5.2. Problems caused by the definition of morality in Article 54 of the Civil Code of Georgia


The fact that the word - immorality - does not have a uniform meaning causes certain problems, therefore, in private law, a significant role is assigned to the definition of these concepts by the judge, because it may affect the legal relationship of the subjects of civil turnover. The definition of morality from the judge’s side is a very responsible and problematic matter, “it is the most difficult to take a position on a contract with a reservation against morality“.[24] It is important that the interpretation is done in such a way and, accordingly, that the decision is made in such a way that the subject of private law, in this case, the contractor, will not feel a sense of objective injustice.

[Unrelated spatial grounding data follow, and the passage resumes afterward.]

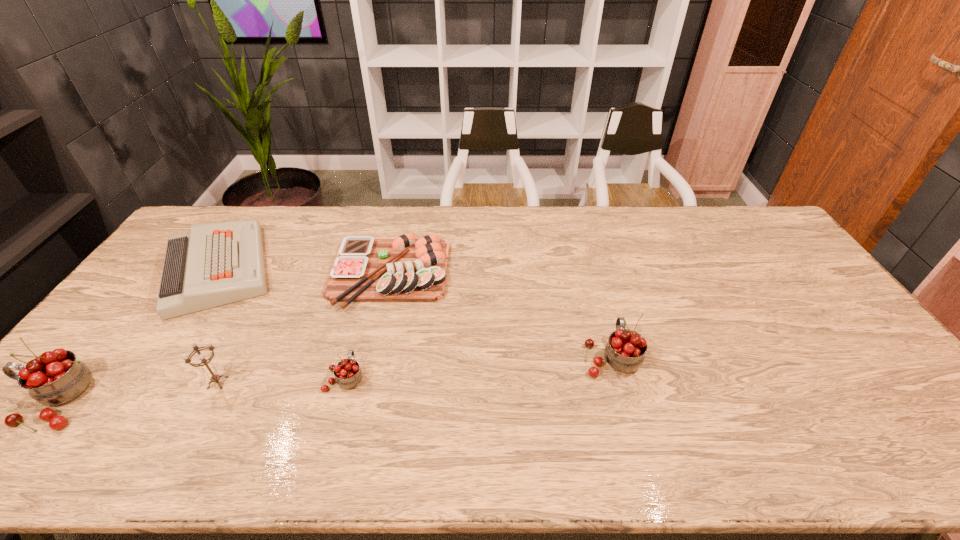 Where is `free space located 0.350m on the handle side of the rightmost object`? This screenshot has height=540, width=960. free space located 0.350m on the handle side of the rightmost object is located at coordinates (584, 256).

Find the location of `free space located on the handle side of the rightmost object`. free space located on the handle side of the rightmost object is located at coordinates (586, 262).

I want to click on vacant space located 0.340m on the handle side of the rightmost object, so click(585, 258).

Where is `vacant space located 0.100m on the front of the computer keyboard`? The width and height of the screenshot is (960, 540). vacant space located 0.100m on the front of the computer keyboard is located at coordinates (164, 348).

This screenshot has height=540, width=960. I want to click on free region located 0.050m on the left of the platter, so click(x=317, y=273).

The width and height of the screenshot is (960, 540). Identify the location of vacant space located on the right of the candle holder. (300, 382).

The height and width of the screenshot is (540, 960). Find the location of `computer keyboard located at the far edge`. computer keyboard located at the far edge is located at coordinates (214, 264).

Locate an element on the screen. platter situated at the far edge is located at coordinates (405, 269).

You are a GUI agent. You are given a task and a screenshot of the screen. Output one action in this format:
    pyautogui.click(x=<x>, y=<y>)
    Task: Click on the cherry at the near edge
    Image resolution: width=960 pixels, height=540 pixels.
    Given the screenshot: What is the action you would take?
    pyautogui.click(x=348, y=374)

Where is `candle holder located in the near edge section of the desktop`? This screenshot has height=540, width=960. candle holder located in the near edge section of the desktop is located at coordinates (214, 378). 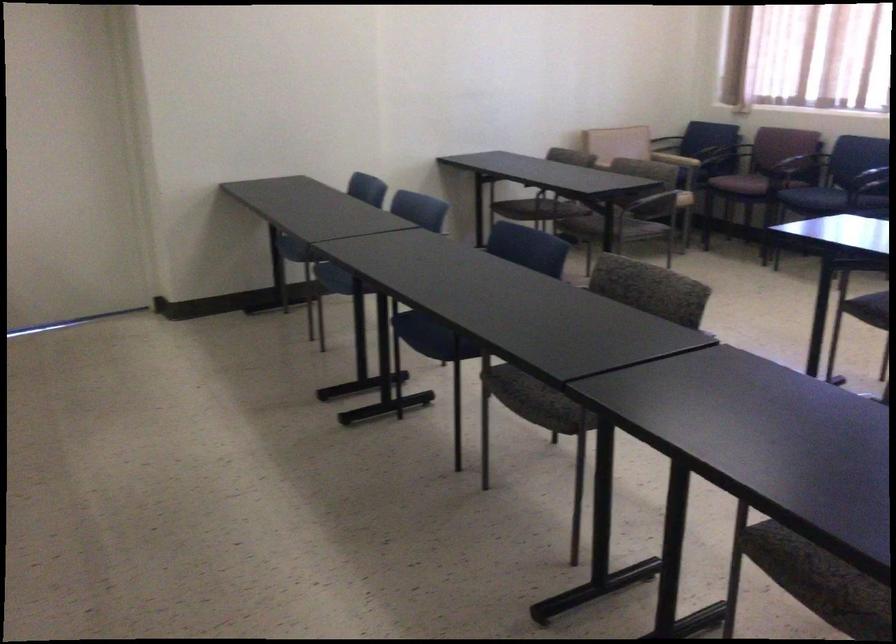 In order to click on beige chair armrest in this screenshot , I will do `click(655, 204)`. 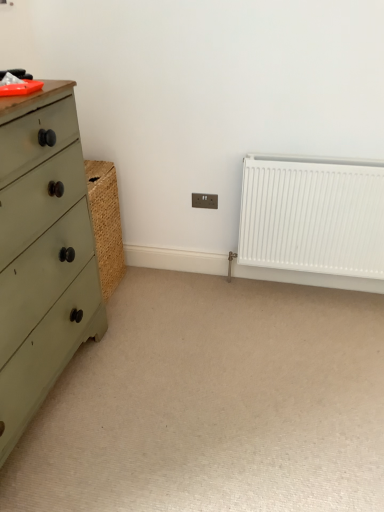 Locate an element on the screen. The image size is (384, 512). free region on the left part of white matte radiator at right is located at coordinates (223, 305). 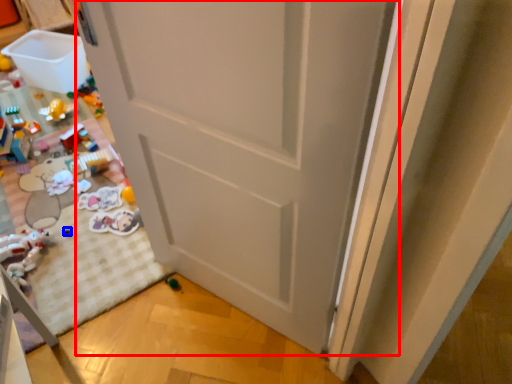 Question: Which point is further to the camera, door (highlighted by a red box) or toy (highlighted by a blue box)?

Choices:
 (A) door
 (B) toy

Answer: (B) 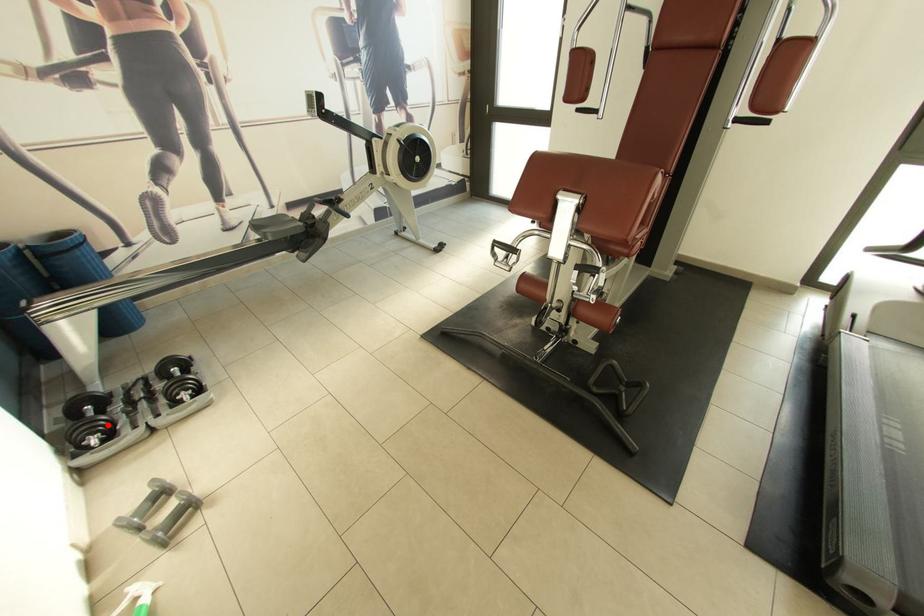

According to the explanation of the Supreme Court of Georgia, along with the law, the existence of law and order in a legal state is determined by the standard of moral behaviour. Therefore, despite the principle of private autonomy and free contracting in private law, a transaction contrary to the “generally accepted standard of conduct” is considered immoral and subject to the legal consequences of invalidity.[25] Thus, in legal relations, it is important for subjects of private law to take into account moral values so that the contract concluded by them is not invalidated; however, how logical it is to strengthen such an abstract norm in the Civil Code, such as Article 54, based on which even the lawyer himself cannot make a concrete opinion (to say nothing about a person of another profession). This is due to the need to clarify the norm and the fact that the role of judges in this matter is essential. There are many judges, so it is difficult to determine which of them should be interpreted, while there are often different interpretations by judges of different instances.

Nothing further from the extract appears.